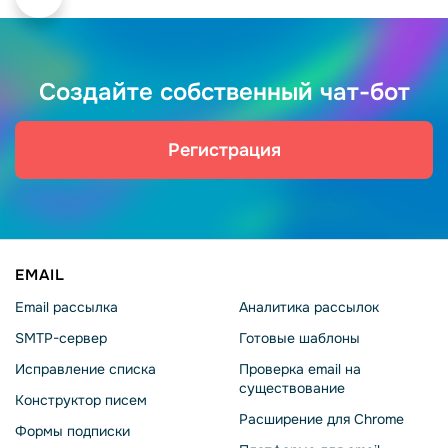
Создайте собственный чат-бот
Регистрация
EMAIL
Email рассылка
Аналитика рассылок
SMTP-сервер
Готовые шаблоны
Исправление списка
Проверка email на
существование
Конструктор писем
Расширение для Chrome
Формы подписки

▬▬▬▬▬▬

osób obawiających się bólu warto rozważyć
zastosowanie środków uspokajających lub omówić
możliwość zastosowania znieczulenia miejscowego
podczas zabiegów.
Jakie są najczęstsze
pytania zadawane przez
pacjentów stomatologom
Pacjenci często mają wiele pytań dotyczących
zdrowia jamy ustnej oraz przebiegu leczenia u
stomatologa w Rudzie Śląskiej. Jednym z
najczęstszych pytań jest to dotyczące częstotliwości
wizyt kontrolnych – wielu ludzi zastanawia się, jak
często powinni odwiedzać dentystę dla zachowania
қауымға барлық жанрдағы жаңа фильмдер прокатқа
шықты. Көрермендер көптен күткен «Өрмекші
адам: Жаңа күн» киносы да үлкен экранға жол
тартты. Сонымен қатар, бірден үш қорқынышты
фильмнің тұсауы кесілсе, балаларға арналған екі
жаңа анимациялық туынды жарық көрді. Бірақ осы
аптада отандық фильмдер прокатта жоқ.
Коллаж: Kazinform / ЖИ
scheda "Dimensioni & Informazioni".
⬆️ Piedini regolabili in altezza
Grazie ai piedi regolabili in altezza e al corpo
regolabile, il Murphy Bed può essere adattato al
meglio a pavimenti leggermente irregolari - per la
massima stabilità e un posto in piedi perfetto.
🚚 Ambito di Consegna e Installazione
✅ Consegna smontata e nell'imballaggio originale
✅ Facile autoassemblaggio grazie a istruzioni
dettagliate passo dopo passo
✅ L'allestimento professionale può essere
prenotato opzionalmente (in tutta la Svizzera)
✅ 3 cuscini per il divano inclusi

▬▬▬▬▬▬

** Problem **
Print again the lines of the entries above that fall between the line holding "жаңа анимациялық туынды" and the line holding "il divano inclusi", inclusive, exactly as they stand.

** Output below **
жаңа анимациялық туынды жарық көрді. Бірақ осы
аптада отандық фильмдер прокатта жоқ.
Коллаж: Kazinform / ЖИ
scheda "Dimensioni & Informazioni".
⬆️ Piedini regolabili in altezza
Grazie ai piedi regolabili in altezza e al corpo
regolabile, il Murphy Bed può essere adattato al
meglio a pavimenti leggermente irregolari - per la
massima stabilità e un posto in piedi perfetto.
🚚 Ambito di Consegna e Installazione
✅ Consegna smontata e nell'imballaggio originale
✅ Facile autoassemblaggio grazie a istruzioni
dettagliate passo dopo passo
✅ L'allestimento professionale può essere
prenotato opzionalmente (in tutta la Svizzera)
✅ 3 cuscini per il divano inclusi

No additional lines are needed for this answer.